In Ireland, until the twentieth century, contemporary discourse frequently conflated lunacy with mental deficiency. While seminal historiography has explored the understanding and management of lunacy in Ireland during the nineteenth and early twentieth century, there has been little comparative analysis of supposed mental deficiency as a distinct condition (Cox, 2012). In addition, the history of childhood in Ireland is in an emergent state.
In Britain, the early twentieth century was a period of anxiety and intense debate about the possible link between supposed mental deficiency, and crime, poverty, racial decline and sexual immorality. The appointment of a Royal Commission was the British government’s response to these apprehensions (Thompson, 1998). Although these concerns were less evident in Ireland, the Royal Commissioners also completed a comprehensive investigation of believed mental deficiency in Ireland. In timescale, the study design also allows use of comprehensive census information for 1901 and 1911.

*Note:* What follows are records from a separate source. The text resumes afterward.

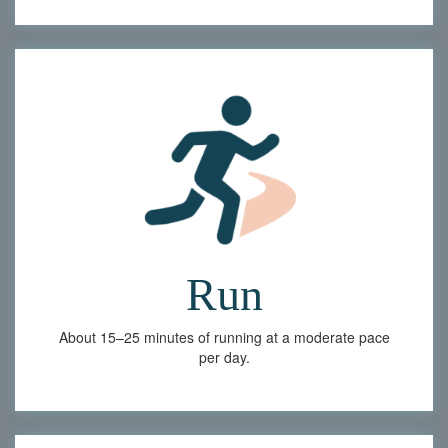
Run
About 15–25 minutes of running at a moderate pace
per day.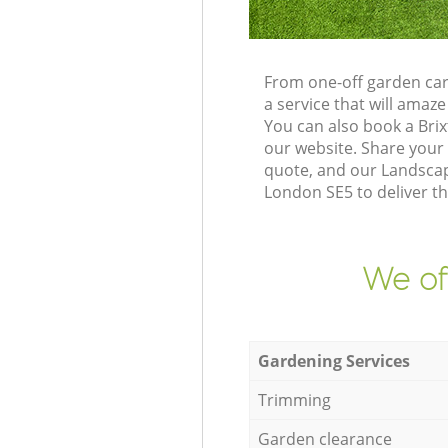
From one-off garden car
a service that will ama
You can also book a Bri
our website. Share your
quote, and our Landscap
London SE5 to deliver th
We of
Gardening Services
Trimming
Garden clearance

The study will describe the mixed economy of care in urban and rural Ireland during the early twentieth century for these children. It will explore their life cycles of care, their life circumstances and experiences, and those of their families and the factors triggering transitions between care settings. The study will examine how the history of their care can illuminate debates about religion, gender, childhood, welfare, medicine, social class, educational policy, urbanisation, politics and economics, in early twentieth century Ireland. The study will also provide a contrast with the richer historiography from Britain, Scotland and the United States (Jackson, 2000; Ferguson, 1994).
In Ireland, recent concerns about the quality and appropriateness of institutional care for people with intellectual disabilities and the adequacy of educational, respite, therapeutic and medical care for affected children gives the study a contemporary relevance.